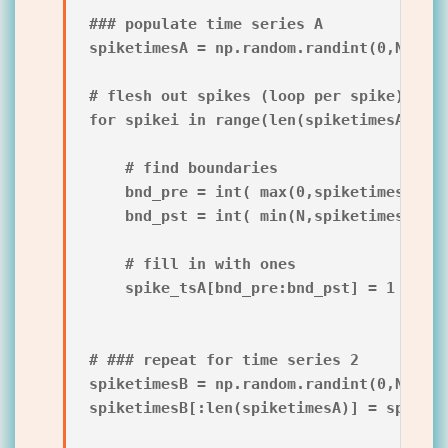
### populate time series A

spiketimesA = np.random.randint(0,N,int(
# flesh out spikes (loop per spike)

for spikei in range(len(spiketimesA)):

    # find boundaries

    bnd_pre = int( max(0,spiketimesA[spi
    bnd_pst = int( min(N,spiketimesA[spi
    # fill in with ones

    spike_tsA[bnd_pre:bnd_pst] = 1

# ### repeat for time series 2

spiketimesB = np.random.randint(0,N,int(
spiketimesB[:len(spiketimesA)] = spiketi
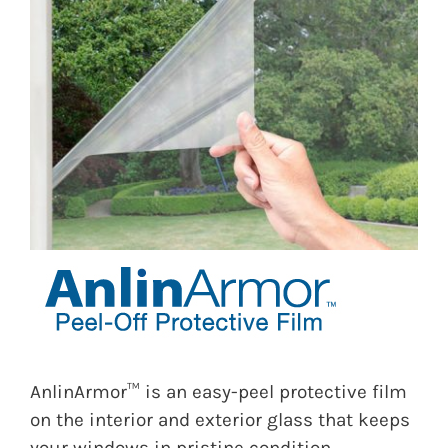
AnlinArmor™ is an easy-peel protective film
on the interior and exterior glass that keeps
your windows in pristine condition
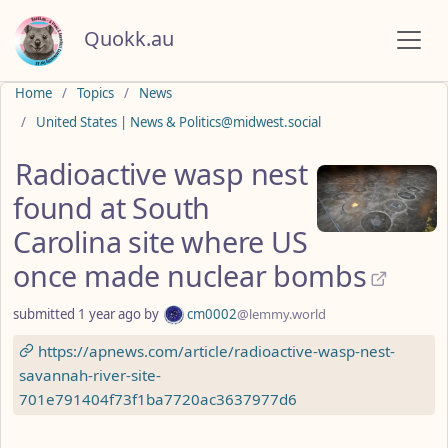
Quokk.au
Do not click this
Home
Topics
News
United States | News & Politics@midwest.social
Radioactive wasp nest
found at South
Carolina site where US
once made nuclear bombs
submitted
1 year ago
by
cm0002
@lemmy.world
https://apnews.com/article/radioactive-wasp-nest-
savannah-river-site-
701e791404f73f1ba7720ac3637977d6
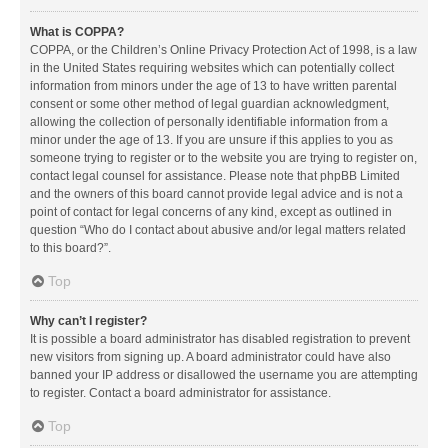
What is COPPA?
COPPA, or the Children’s Online Privacy Protection Act of 1998, is a law
in the United States requiring websites which can potentially collect
information from minors under the age of 13 to have written parental
consent or some other method of legal guardian acknowledgment,
allowing the collection of personally identifiable information from a
minor under the age of 13. If you are unsure if this applies to you as
someone trying to register or to the website you are trying to register on,
contact legal counsel for assistance. Please note that phpBB Limited
and the owners of this board cannot provide legal advice and is not a
point of contact for legal concerns of any kind, except as outlined in
question “Who do I contact about abusive and/or legal matters related
to this board?”.
Top
Why can’t I register?
It is possible a board administrator has disabled registration to prevent
new visitors from signing up. A board administrator could have also
banned your IP address or disallowed the username you are attempting
to register. Contact a board administrator for assistance.
Top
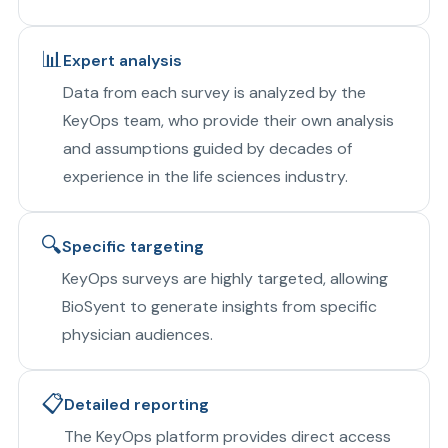
📊
Expert analysis
Data from each survey is analyzed by the
KeyOps team, who provide their own analysis
and assumptions guided by decades of
experience in the life sciences industry.
🔍
Specific targeting
KeyOps surveys are highly targeted, allowing
BioSyent to generate insights from specific
physician audiences.
📋
Detailed reporting
The KeyOps platform provides direct access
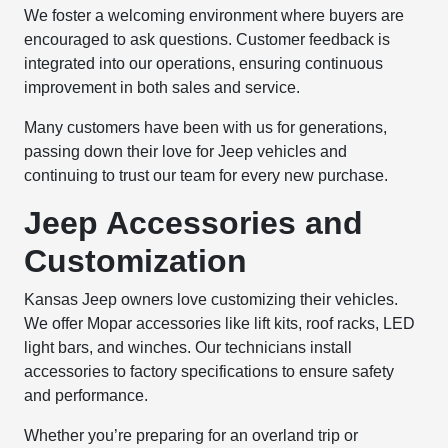
We foster a welcoming environment where buyers are
encouraged to ask questions. Customer feedback is
integrated into our operations, ensuring continuous
improvement in both sales and service.
Many customers have been with us for generations,
passing down their love for Jeep vehicles and
continuing to trust our team for every new purchase.
Jeep Accessories and
Customization
Kansas Jeep owners love customizing their vehicles.
We offer Mopar accessories like lift kits, roof racks, LED
light bars, and winches. Our technicians install
accessories to factory specifications to ensure safety
and performance.
Whether you’re preparing for an overland trip or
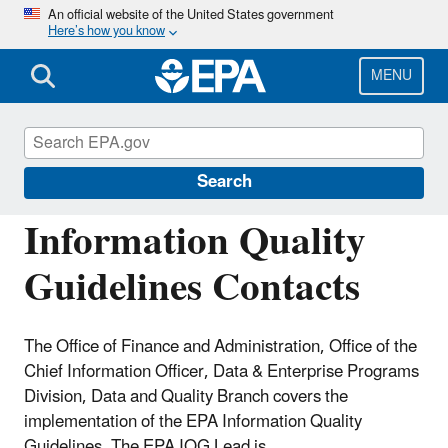
Skip
An official website of the United States government
Here’s how you know
to
main
content
MENU
Managing the Quality of Environmental
Information
Search
Information Quality
Guidelines Contacts
The Office of Finance and Administration, Office of the
Chief Information Officer, Data & Enterprise Programs
Division, Data and Quality Branch covers the
implementation of the EPA Information Quality
Guidelines. The EPA IQG Lead is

● Goal of the exercise:
Return each entry exactly as given. Leave the images out.

● Written response:
### populate time series A

spiketimesA = np.random.randint(0,N,int(
# flesh out spikes (loop per spike)

for spikei in range(len(spiketimesA)):

    # find boundaries

    bnd_pre = int( max(0,spiketimesA[spi
    bnd_pst = int( min(N,spiketimesA[spi
    # fill in with ones

    spike_tsA[bnd_pre:bnd_pst] = 1

# ### repeat for time series 2

spiketimesB = np.random.randint(0,N,int(
spiketimesB[:len(spiketimesA)] = spiketi
AnlinArmor™ is an easy-peel protective film
on the interior and exterior glass that keeps
your windows in pristine condition
Quokk.au
Do not click this
Home
Topics
News
United States | News & Politics@midwest.social
Radioactive wasp nest
found at South
Carolina site where US
once made nuclear bombs
submitted
1 year ago
by
cm0002
@lemmy.world
https://apnews.com/article/radioactive-wasp-nest-
savannah-river-site-
701e791404f73f1ba7720ac3637977d6
What is COPPA?
COPPA, or the Children’s Online Privacy Protection Act of 1998, is a law
in the United States requiring websites which can potentially collect
information from minors under the age of 13 to have written parental
consent or some other method of legal guardian acknowledgment,
allowing the collection of personally identifiable information from a
minor under the age of 13. If you are unsure if this applies to you as
someone trying to register or to the website you are trying to register on,
contact legal counsel for assistance. Please note that phpBB Limited
and the owners of this board cannot provide legal advice and is not a
point of contact for legal concerns of any kind, except as outlined in
question “Who do I contact about abusive and/or legal matters related
to this board?”.
Top
Why can’t I register?
It is possible a board administrator has disabled registration to prevent
new visitors from signing up. A board administrator could have also
banned your IP address or disallowed the username you are attempting
to register. Contact a board administrator for assistance.
Top
📊
Expert analysis
Data from each survey is analyzed by the
KeyOps team, who provide their own analysis
and assumptions guided by decades of
experience in the life sciences industry.
🔍
Specific targeting
KeyOps surveys are highly targeted, allowing
BioSyent to generate insights from specific
physician audiences.
📋
Detailed reporting
The KeyOps platform provides direct access
We foster a welcoming environment where buyers are
encouraged to ask questions. Customer feedback is
integrated into our operations, ensuring continuous
improvement in both sales and service.
Many customers have been with us for generations,
passing down their love for Jeep vehicles and
continuing to trust our team for every new purchase.
Jeep Accessories and
Customization
Kansas Jeep owners love customizing their vehicles.
We offer Mopar accessories like lift kits, roof racks, LED
light bars, and winches. Our technicians install
accessories to factory specifications to ensure safety
and performance.
Whether you’re preparing for an overland trip or
Skip
An official website of the United States government
Here’s how you know
to
main
content
MENU
Managing the Quality of Environmental
Information
Search
Information Quality
Guidelines Contacts
The Office of Finance and Administration, Office of the
Chief Information Officer, Data & Enterprise Programs
Division, Data and Quality Branch covers the
implementation of the EPA Information Quality
Guidelines. The EPA IQG Lead is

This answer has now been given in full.